Fed raises rate, plans balance sheet reduction

Fed interest rate hike likely, but what comes next?

Fed raises rate, plans balance sheet reduction

The agency's report, published on Monday, said the 2010 law's costs and scope "have resulted in a slow rate of bank asset and loan growth".

The decision, widely expected by financial markets, took the United States central bank's main rate to a target range of 1% to 1.25% and represented its fourth upwards move since December 2015 when it declared the financial crisis hangover at an end.

Traders have placed a 91 percent chance of the central bank pulling the trigger on a second rate increase this year. And it's a sign that the central bank believes the US economy is on solid ground.

"It reflects the progress the economy has made", Fed chair Janet Yellen said at a press conference. That's the level the Fed believes is a neutral rate - neither stimulating growth nor restraining it.

With the rate hike, credit card companies will adjust their interest rates accordingly, some immediately, but nearly all within 60 days.

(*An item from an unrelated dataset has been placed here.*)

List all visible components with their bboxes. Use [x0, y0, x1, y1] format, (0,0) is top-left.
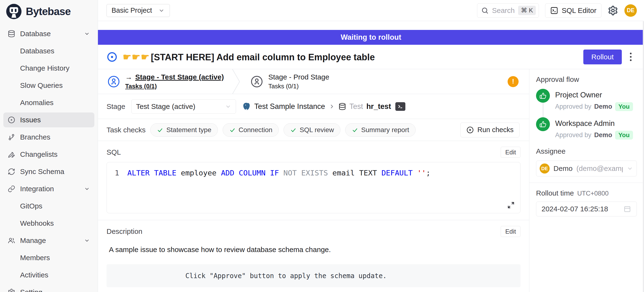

A retreat in inflation over the past two months has caused jitters that the shortfall, if sustained, could alter the pace of future rate hikes. Lael Brainard, a Fed governor, has suggested that balance sheet reduction could start after the Fed funds rate range gets midway towards policymakers' median projection for the long-run value of the Fed funds rate, which is now 3 per cent. The Fed foresees one additional rate hike this year, unchanged from its previous forecast. "A soft Brexit would be good for the United Kingdom economy in the longer term, but in the short term, the uncertainty around the Brexit is going to maintain the pressure on the currency and therefore we do think that the currency may still depreciate". Add to this the inflation data yesterday showing that United Kingdom consumer prices are rising at their fastest rate of increase in 4 years, it paints a picture where people are increasingly finding that their employment income is covering less and less of household bills. The economy has added jobs for 80 consecutive months.

Policymakers also released their latest set of quarterly economic forecasts, which showed temporary concern about inflation and continued confidence about economic growth in the coming years.

"Fed officials predicted three increases at the beginning of the year, but inflation has weakened in recent months", Binyamin Appelbaum wrote in an analysis for the New York Times. They lowered their projection to 1.6% for this year from an estimate of 1.9% in March.

Chris Low of FTN Financial said the Fed "compromised" by continuing the rate increases despite falling inflation, but "the market expects the Fed to take a break".

Overall, the USA has grown at a slow and steady pace since 2009, making it one of the longest periods of growth in American history. Even so, numerous barometers the Fed monitors most closely have given it the confidence to keep gradually lifting still-low borrowing rates toward their historic norms. But with the US economy much improved now, it needs less of the Fed's monetary medicine.

The Fed would start with monthly reductions in Treasury holdings of no more than $6 billion and $4 billion in mortgage bonds. The Committee now expects to begin implementing a balance sheet normalization program this year, provided that the economy evolves broadly as anticipated. But the Fed maintained its forecast for three rate hikes next year. They meet again four more times this year - in July, September, October and December. Her term ends next February, and it's unclear if President Trump will renominate her for a second term.

Chair Janet Yellen was asked at a news conference whether she anxious that the Fed could rattle markets once it starts shrinking its bond holdings.

"I really don't have anything for you at this point", Yellen said.